Porche mulai fokus mendengarkan. "Dia punya tuannya sendiri," katanya. "Dan yang harus kita cari adalah "Si Tuan" tersebut."

"Benar."
"Tapi belum tentu kita dibawa untuk menemuinya," kata Porche. Senyum masamnya lantas terlihat. "Mungkin justru kita akan dikurung sekali lagi."

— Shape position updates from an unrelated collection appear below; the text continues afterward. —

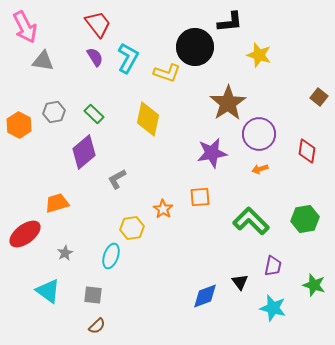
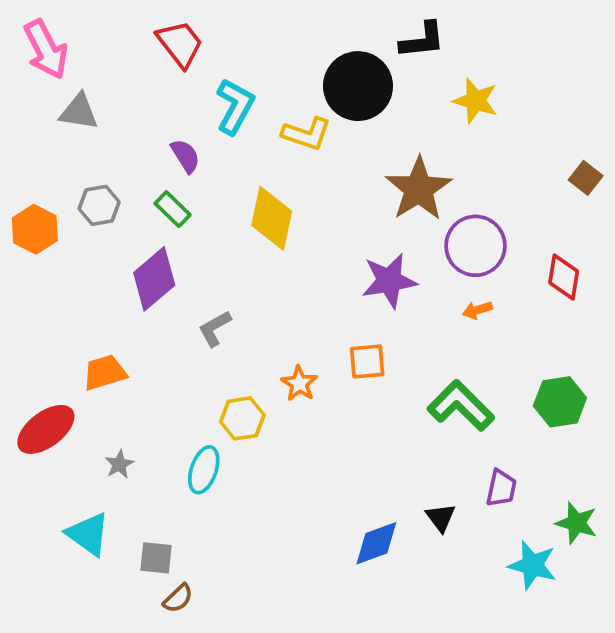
purple semicircle: (95, 57) -> (185, 156), moved
gray square: (93, 295) -> (156, 558), moved
cyan star: (273, 308) -> (532, 565), moved

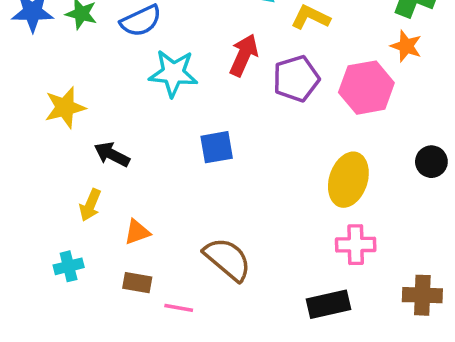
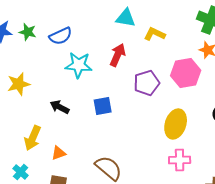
purple pentagon: (296, 79) -> (147, 83), moved
black arrow: (112, 154) -> (60, 107), moved
yellow arrow: (90, 205) -> (33, 138), size x1.4
cyan cross: (69, 266) -> (21, 172), turned -35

"Ah, iya juga," kata Pete. "Tapi lebih baik tetap ikut."
"...."
"Atau jika kau kurang suka rencananya, biar aku, Porche."Pete menggenggam pergelangan tangan Porche. "Aku ini biasa menyusup. Sumpah. Setidaknya dulu sewaktu masih jadi bodyguard."

"...."
"Jadi, kalau pintu truck-nya sudah dibuka nantinya, kau pergi," kata Pete. "Kau kembalilah ke Phi Kinn. Aku yakin dia pasti masih mencari sampai sekarang."
Namun, Porche justru fokus ke cincin lamaran Vegas di jari lelaki itu. Hal yang agak aneh. Sebab Porche dengar mereka akan menikah segera setelah dirinya dan Kinn. Apa mereka menunda resepsinya karena masalah ini?

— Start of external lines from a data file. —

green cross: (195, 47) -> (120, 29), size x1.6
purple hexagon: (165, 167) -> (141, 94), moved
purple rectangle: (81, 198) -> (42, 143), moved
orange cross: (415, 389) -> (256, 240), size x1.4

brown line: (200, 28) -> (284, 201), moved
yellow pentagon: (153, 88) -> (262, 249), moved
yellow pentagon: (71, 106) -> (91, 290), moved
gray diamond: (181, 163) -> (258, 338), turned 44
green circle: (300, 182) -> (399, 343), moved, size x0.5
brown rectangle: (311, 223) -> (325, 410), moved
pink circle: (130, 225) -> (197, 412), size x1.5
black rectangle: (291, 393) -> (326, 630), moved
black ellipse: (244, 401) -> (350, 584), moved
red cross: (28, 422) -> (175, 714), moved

Semua karena dirinya juga.
"Oke."
______
_________
Porche pun hanya mengangguk. Dia seolah setuju agar Pete lega, tetapi rasa yang dia pendam sangat berbeda.

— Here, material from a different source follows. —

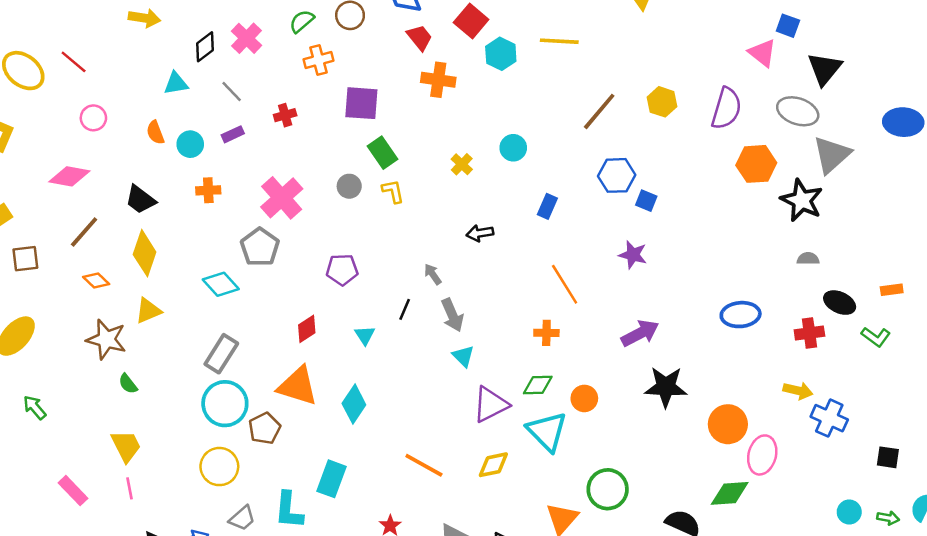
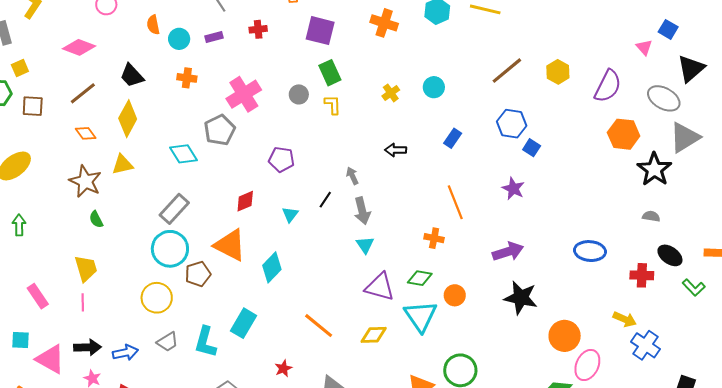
pink triangle: (762, 53) -> (644, 47), size x0.7
purple triangle: (491, 405) -> (380, 287), turned 32
green arrow: (35, 407) -> (19, 225), turned 30

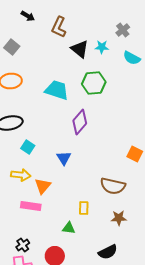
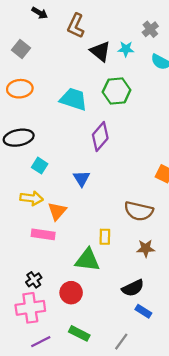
green triangle: (69, 228) -> (87, 260), size x1.6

Yang diinginkan mereka adalah aku, Pete.
Porche juga berbincang dengan Pete seperti biasa. Semua agar perjalanan itu tidak membosankan saja.
Jadi, kau tidak harus terlibat dalam ini semakin jauh ....

BRAKHHH!!
"JALAN!!!" teriak Porche kepada si sopir dari belakang. Suaranya diberatkan seolah beda orang, padahal Porche baru saja menghajar seorang pria yang mendampingi perjalanan. "JALAN DAN BIAR KUURUS SEMUANYA MULAI DARI SINI!" Bahkan dia juga melucuti senjata yang dibawa sekaligus.
"Poorrche! Pooorrche--"
CRAK! CRAK!
Teriakan Pete langsung teredam karena Porche segera mengunci kembali gembok dan rantai truck dari luar. Dia tidak membiarkan Pete ikut pergi, lalu menendang ban agar si sopir cepat mengerti.
BRAKH!
BRRRRRMMMMMMMMM!!
Lagi-lagi, Porche ingin memuji kemampuannya untuk mengendalikan situasi dengan rencana yang dia susun sendiri. Sebab dia tahu, bila sebuah truck memang mengangkut manusia berhari-hari, mustahil dindingnya tidak kedap suara.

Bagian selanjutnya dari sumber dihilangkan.